So when people make that transition from bartender to a 9-to-5 job, they’re out of luck.

Those kind of jobs, night jobs, part-time jobs, I loaded tractor-trailer trucks and parked cars in the Hilton garage at night and put Zip-Strip all over -- you know, a coat of turpentine and more Zip-Strip and hope you don’t breathe too many fumes. Those are the jobs that make you. . . . I lived in the Polish National Hall on St. Mark’s, which was a drug rehab, with the Electric Circus upstairs. It was a very heady time for St. Mark’s. It was a pretty happening place to me.

It’s a little drab now!

Well, the world is a little more drab now than in some ways it was then.

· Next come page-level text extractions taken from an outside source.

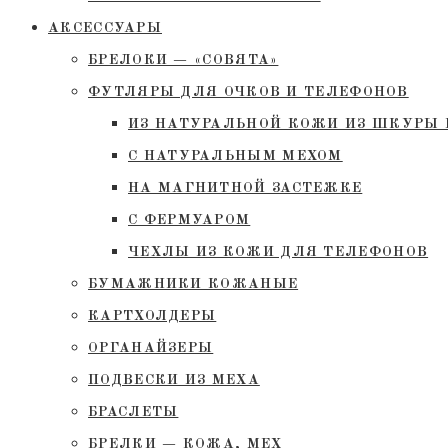
АКСЕССУАРЫ
БРЕЛОКИ — «СОВЯТА»
ФУТЛЯРЫ ДЛЯ ОЧКОВ И ТЕЛЕФОНОВ
ИЗ НАТУРАЛЬНОЙ КОЖИ ИЗ ШКУРЫ 
С НАТУРАЛЬНЫМ МЕХОМ
НА МАГНИТНОЙ ЗАСТЕЖКЕ
С ФЕРМУАРОМ
ЧЕХЛЫ ИЗ КОЖИ ДЛЯ ТЕЛЕФОНОВ
БУМАЖНИКИ КОЖАНЫЕ
КАРТХОЛДЕРЫ
ОРГАНАЙЗЕРЫ
ПОДВЕСКИ ИЗ МЕХА
БРАСЛЕТЫ
БРЕЛКИ — КОЖА, МЕХ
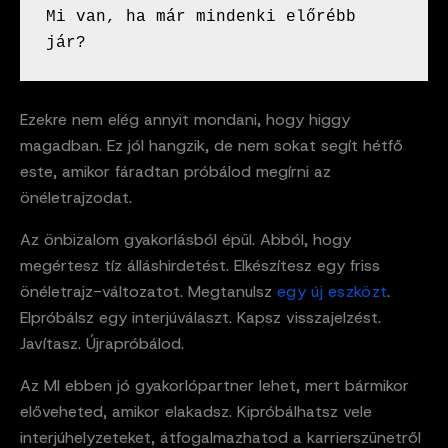
Mi van, ha már mindenki előrébb 
jár?
Ezekre nem elég annyit mondani, hogy higgy
magadban. Ez jól hangzik, de nem sokat segít hétfő
este, amikor fáradtan próbálod megírni az
önéletrajzodat.
Az önbizalom gyakorlásból épül. Abból, hogy
megértesz tíz álláshirdetést. Elkészítesz egy friss
önéletrajz-változatot. Megtanulsz
egy új eszközt
.
Elpróbálsz egy interjúválaszt. Kapsz visszajelzést.
Javítasz. Újrapróbálod.
Az MI ebben jó gyakorlópartner lehet, mert bármikor
előveheted, amikor elakadsz. Kipróbálhatsz vele
interjúhelyzeteket, átfogalmazhatod a karrierszünetről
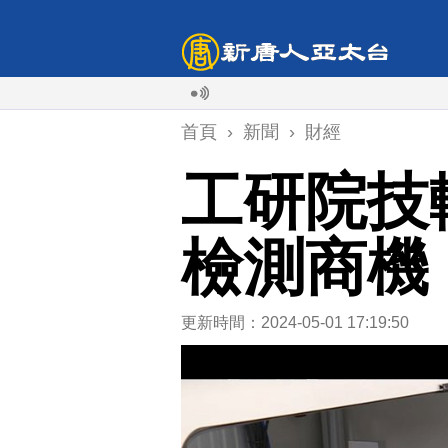
首頁
›
新聞
›
財經
工研院技
檢測商機
更新時間：2024-05-01 17:19:50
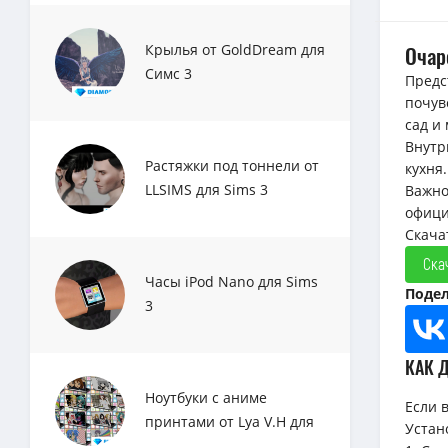
Очар
Крылья от GoldDream для
Симс 3
Предс
почув
сад и
Внутр
Растяжки под тоннели от
кухня
LLSIMS для Sims 3
Важно
офици
Скача
Ска
Часы iPod Nano для Sims
Подел
3
КАК 
Ноутбуки с аниме
Если 
принтами от Lya V.H для
Устан
Sims 3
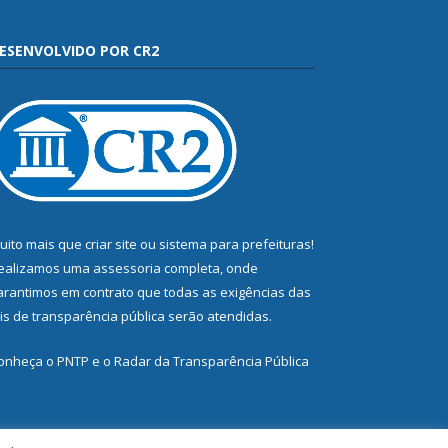
ESENVOLVIDO POR CR2
uito mais que
criar site
ou
sistema para prefeituras
!
ealizamos uma
assessoria
completa, onde
arantimos em contrato que todas as exigências das
eis de transparência pública
serão atendidas.
onheça o
PNTP
e o
Radar da Transparência Pública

We believed there was gonna be a revolution -- and not a violent one. The world was going to change. Instead the world assimilated the hippies.

Which might be the worst thing that could have happened.

I think about it sometimes too. Time, the passage of time, I’ll tell you what I mean: They’ve been trying to build a bridge from Connecticut to eastern Long Island for a long time. It comes up every 10 years in the Legislature. And every time it comes up, there’s a furor about it and they don’t build it. But they’ll wait. Until the time comes when there’s no furor. And it’ll get done. That’s the way things happen. In my view, the flower-power generation, they grew up, they became 30. They used to say, “Don’t trust anyone over 30.” They got over 30 and they thought about supporting their families -- the same thing people always thought about. But it’s like the bridge. If you wait long enough, unless there’s momentum. . . . But anyway, all this is in some ways more interesting than Hollywood.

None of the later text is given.